The Real Story Behind The Little Debbie Logo

Little Debbie is actually anything but what the name suggests, as it's one of the biggest and most successful snack food brands in the world. The story of how the brand got its iconic logo and name is an interesting one that involves a grandfather's pride and a famous artist.

McKee Foods is the company that produces Little Debbie-branded snacks, and the family that shares its name had an estimated net worth of $1.5 billion in 2015 according to Forbes. Zippia says that McKee Foods' total revenue grew to $1.7 billion in 2021 and the company employs just under 6,000 people. None of that would have been possible without the ingenuity of McKee Foods founder O.D. McKee during the Great Depression, however.

CityScope reveals that O.D. and his wife Ruth moved to Chattanooga, Tennessee, during the Depression and sold their baked goods with great success despite the tough economic conditions. A new marketing push decades later would change things forever and became the secret of the snacks' logo.

Debbie was near and dear to founder O.D. McKee

According to Little Debbie, Debbie is both a real person and she was actually little at the time of the logo's creation. She's a part of the McKee family, as she is O.D. and Ruth McKee's granddaughter. McKee Foods commissioned artist Pearl Mann to create the illustration of Debbie (who was four years old at the time according to TMZ) in 1960.

The Pin-Up Files says that at that time, Mann was already an established artist known for her work in pin-up drawings and watercolors. Little Debbie says that the portrait was and remains an integral part of the marketing for its line of snack cakes today. The rest of the story of what happened to the actual Little Debbie is a narrative of how Debbie, aka Debra McKee-Fowler, serves as McKee Foods' executive vice president.

Just as the real McKee-Fowler is no longer little, there have been slight alterations over the years to the logo. Yahoo!

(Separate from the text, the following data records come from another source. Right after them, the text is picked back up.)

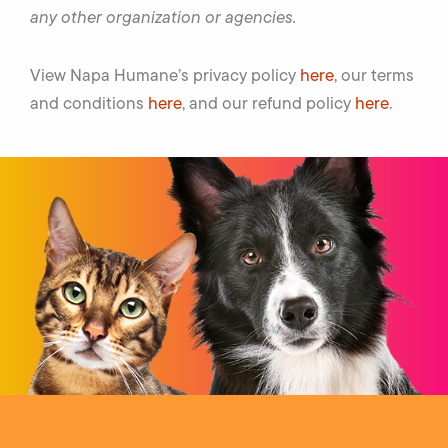
any other organization or agencies.
View Napa Humane’s privacy policy
here
, our terms
and conditions
here
, and our refund policy
here
.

Finance explains how McKee Foods has made three small changes over the decades, including making Debbie's hair darker and changing the shade of blue in her shirt. The last update to the logo came in 2013. Similar to how McKee Foods hasn't messed with the recipe of one of its original and most-popular snack cakes, it could prove foolish to do too much to change up the Little Debbie logo. It's an American classic.